---------- Data for review

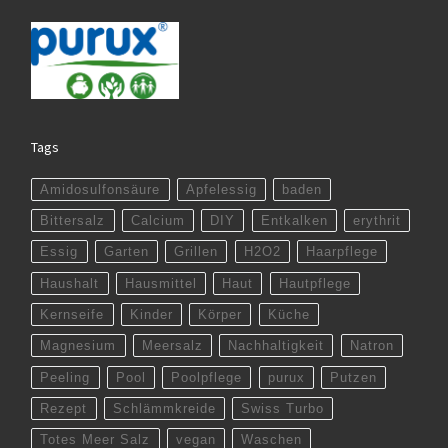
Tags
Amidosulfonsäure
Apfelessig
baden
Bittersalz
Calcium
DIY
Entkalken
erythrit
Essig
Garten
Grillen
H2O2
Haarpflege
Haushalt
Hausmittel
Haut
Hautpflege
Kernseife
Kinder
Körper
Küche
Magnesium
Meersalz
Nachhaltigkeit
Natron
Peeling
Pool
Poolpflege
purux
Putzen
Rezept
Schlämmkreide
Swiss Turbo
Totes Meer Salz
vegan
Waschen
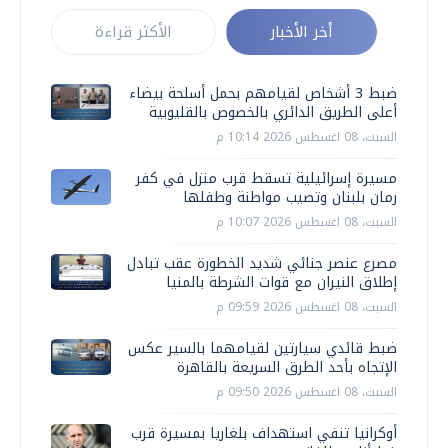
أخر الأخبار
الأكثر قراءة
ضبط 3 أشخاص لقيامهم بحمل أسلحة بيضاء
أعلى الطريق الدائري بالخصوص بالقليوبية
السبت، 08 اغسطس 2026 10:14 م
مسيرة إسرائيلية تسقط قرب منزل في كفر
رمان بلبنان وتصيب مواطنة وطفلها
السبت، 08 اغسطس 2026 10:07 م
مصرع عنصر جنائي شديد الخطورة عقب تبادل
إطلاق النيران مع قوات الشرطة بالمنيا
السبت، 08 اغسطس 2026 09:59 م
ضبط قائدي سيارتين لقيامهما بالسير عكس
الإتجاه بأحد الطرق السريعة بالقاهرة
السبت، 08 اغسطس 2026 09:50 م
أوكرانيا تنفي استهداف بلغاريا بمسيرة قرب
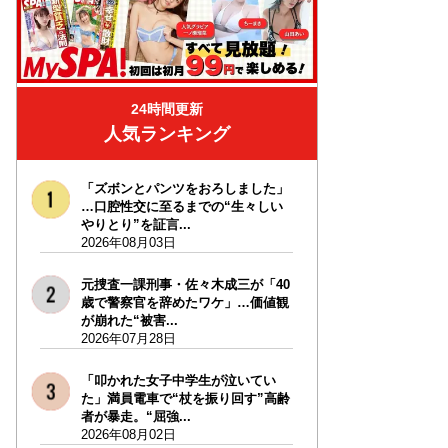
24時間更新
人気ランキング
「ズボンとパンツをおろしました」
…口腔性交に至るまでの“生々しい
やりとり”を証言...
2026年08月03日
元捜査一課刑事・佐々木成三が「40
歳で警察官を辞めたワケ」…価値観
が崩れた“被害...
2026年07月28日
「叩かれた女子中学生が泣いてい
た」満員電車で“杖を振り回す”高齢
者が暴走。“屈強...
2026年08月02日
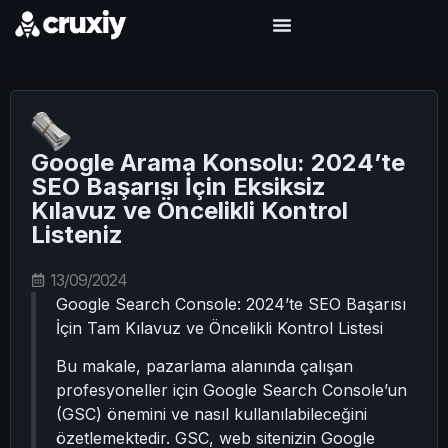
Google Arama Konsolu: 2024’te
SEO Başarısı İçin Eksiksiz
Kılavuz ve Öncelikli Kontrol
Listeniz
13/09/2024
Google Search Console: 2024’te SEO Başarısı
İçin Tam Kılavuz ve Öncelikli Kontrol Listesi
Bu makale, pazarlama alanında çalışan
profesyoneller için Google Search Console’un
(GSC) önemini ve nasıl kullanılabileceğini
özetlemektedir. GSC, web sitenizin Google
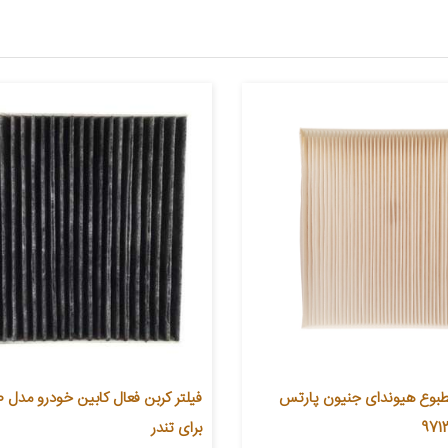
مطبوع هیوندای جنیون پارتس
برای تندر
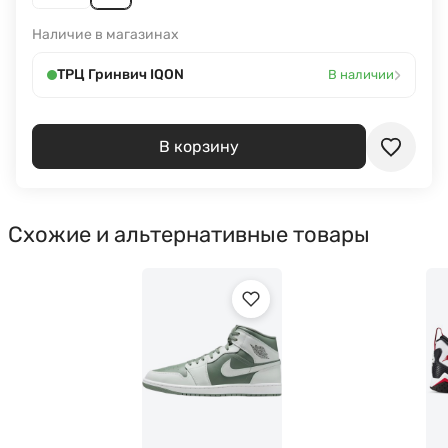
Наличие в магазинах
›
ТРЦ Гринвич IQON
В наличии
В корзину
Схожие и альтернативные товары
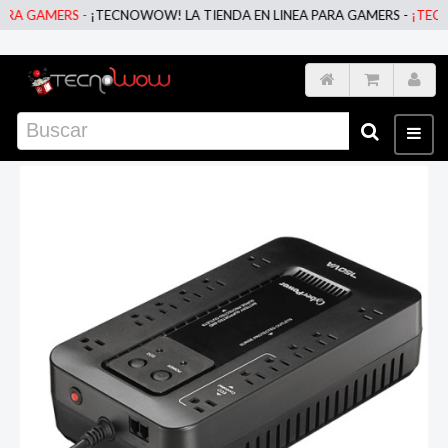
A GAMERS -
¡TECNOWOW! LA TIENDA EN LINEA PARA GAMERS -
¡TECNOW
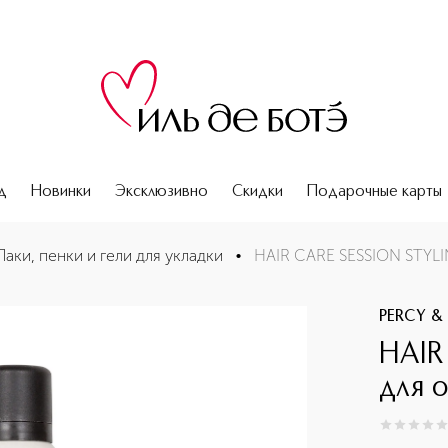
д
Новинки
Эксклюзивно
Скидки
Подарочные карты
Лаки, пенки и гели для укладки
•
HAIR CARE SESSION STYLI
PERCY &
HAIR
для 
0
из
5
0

--------------------

The data needs to be reproduced exactly, please, apart from its pictures.

# [Result for this exercise]
Tags
Amidosulfonsäure
Apfelessig
baden
Bittersalz
Calcium
DIY
Entkalken
erythrit
Essig
Garten
Grillen
H2O2
Haarpflege
Haushalt
Hausmittel
Haut
Hautpflege
Kernseife
Kinder
Körper
Küche
Magnesium
Meersalz
Nachhaltigkeit
Natron
Peeling
Pool
Poolpflege
purux
Putzen
Rezept
Schlämmkreide
Swiss Turbo
Totes Meer Salz
vegan
Waschen
أخر الأخبار
الأكثر قراءة
ضبط 3 أشخاص لقيامهم بحمل أسلحة بيضاء
أعلى الطريق الدائري بالخصوص بالقليوبية
السبت، 08 اغسطس 2026 10:14 م
مسيرة إسرائيلية تسقط قرب منزل في كفر
رمان بلبنان وتصيب مواطنة وطفلها
السبت، 08 اغسطس 2026 10:07 م
مصرع عنصر جنائي شديد الخطورة عقب تبادل
إطلاق النيران مع قوات الشرطة بالمنيا
السبت، 08 اغسطس 2026 09:59 م
ضبط قائدي سيارتين لقيامهما بالسير عكس
الإتجاه بأحد الطرق السريعة بالقاهرة
السبت، 08 اغسطس 2026 09:50 م
أوكرانيا تنفي استهداف بلغاريا بمسيرة قرب
24時間更新
人気ランキング
「ズボンとパンツをおろしました」
…口腔性交に至るまでの“生々しい
やりとり”を証言...
2026年08月03日
元捜査一課刑事・佐々木成三が「40
歳で警察官を辞めたワケ」…価値観
が崩れた“被害...
2026年07月28日
「叩かれた女子中学生が泣いてい
た」満員電車で“杖を振り回す”高齢
者が暴走。“屈強...
2026年08月02日
Google Arama Konsolu: 2024’te
SEO Başarısı İçin Eksiksiz
Kılavuz ve Öncelikli Kontrol
Listeniz
13/09/2024
Google Search Console: 2024’te SEO Başarısı
İçin Tam Kılavuz ve Öncelikli Kontrol Listesi
Bu makale, pazarlama alanında çalışan
profesyoneller için Google Search Console’un
(GSC) önemini ve nasıl kullanılabileceğini
özetlemektedir. GSC, web sitenizin Google
مطبوع هیوندای جنیون پارتس
برای تندر
Наличие в магазинах
›
ТРЦ Гринвич IQON
В наличии
В корзину
Схожие и альтернативные товары
A GAMERS -
¡TECNOWOW! LA TIENDA EN LINEA PARA GAMERS -
¡TECNOW
д
Новинки
Эксклюзивно
Скидки
Подарочные карты
Лаки, пенки и гели для укладки
•
HAIR CARE SESSION STYLI
PERCY &
HAIR
для 
0
из
5
0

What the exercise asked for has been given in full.